There are many circumstances where a person will seek to do this.

1) They may be relocating with work and are unable to sell their property, so decide to rent it. At the end of the day they are still buying a residential property to live in as their main residence.

2) They need to move due to divorce, or the current home is in negative equity so rent it instead.

3) They may move but keep the property for family members to live in.

They may have just recently bought their house and paid Stamp Duty but for personal reasons or their job need to move. Why should they be penalised again?

Most property professionals and clients we have spoken to post the announcement are under the impression that the tax only applies if you are buying a second home (holiday home etc ) or a Buy to Let property.

No one I have spoken to is under the impression letting an existing property will be taxed at the higher rate.

There is a new regulation coming into force in March called the Mortgage Credit Directive.

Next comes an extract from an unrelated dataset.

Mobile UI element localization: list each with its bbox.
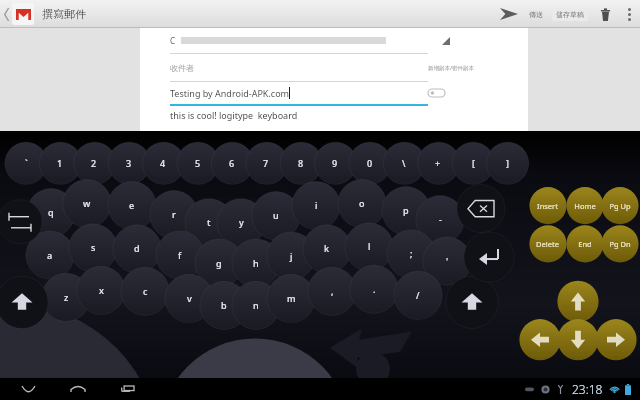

This will categorise people letting to buy as “consumer Buy to Let customers”, ie where they are not professional landlords and are renting their properties due to circumstance and not as investment. However, under the proposed new tax rules, HMRC will tax them as if they are investors?

I would urge a rethink on this unfair element of the new rules to allow genuine people to move on with their lives. At the end of the day, whichever way you dress it up, you are taxing them for living in their own residence just because they are proposing to rent an existing one, even if it is as a last resort.